OVERLAP COSINE vs BINARY COSINE SIMILARITY FOR CO-AUTHOR COCITATION
This page shows crossplots of overlap cosine similarities against binary cosine similarities from 27 collections of papers covering various subjects. For each collection of papers the 200 most cited reference authors were used. A paper to reference author matrix, O(p,ra) was constructed. Element o(i,j), the (i,j)th element of O(p,ra) is equal to the number of times paper i cites reference author j.
Assume the general formula s(i,j)= A(i,j)/sqrt[B(i)*B(j)] defines the similarity between author i and author j.
For binary cosine similarity A(i,j) is the number of papers citing both authors i and author j.

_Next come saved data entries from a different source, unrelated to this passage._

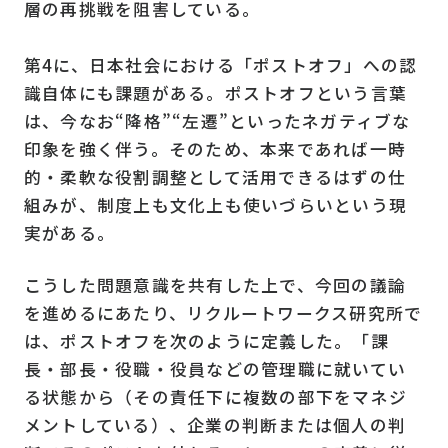
層の再挑戦を阻害している。
第4に、日本社会における「ポストオフ」への認
識自体にも課題がある。ポストオフという言葉
は、今なお“降格”“左遷”といったネガティブな
印象を強く伴う。そのため、本来であれば一時
的・柔軟な役割調整として活用できるはずの仕
組みが、制度上も文化上も使いづらいという現
実がある。
こうした問題意識を共有した上で、今回の議論
を進めるにあたり、リクルートワークス研究所で
は、ポストオフを次のように定義した。「課
長・部長・役職・役員などの管理職に就いてい
る状態から（その責任下に複数の部下をマネジ
メントしている）、企業の判断または個人の判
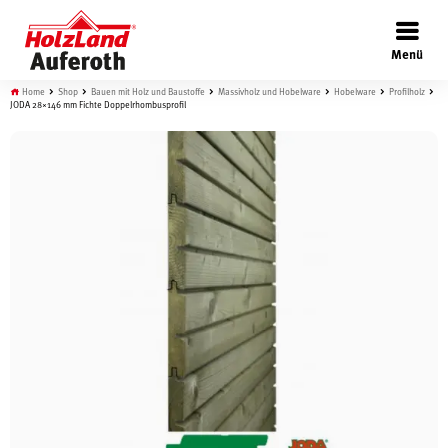
×
Menü
Home
Shop
Bauen mit Holz und Baustoffe
Massivholz und Hobelware
Hobelware
Profilholz
JODA 28×146 mm Fichte Doppelrhombusprofil
Böden
Türen
Wand
Garten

B(i) and B(j) is the number of papers citing author i and author j respecively.
For overlap cosine similarity A(i,j)=sum[min(o(k,i),o(j,k)], with k summed over all papers. Thus A(i,j) is the sum over all papers of the overlap in the number of citations to author i and author j within each paper. B(i) and B(k) is the sum over all papers of the number of times in each paper that author i and author j were cited respectively.
The overlap cosine and binary cosine s values are crossplotted below. Overlap cosine is on the x axis and binary cosine s is on the y axis.
These papers were collected from ISI's Web of Science product in the period from January 2002 to December 2003 by using queries and seed references.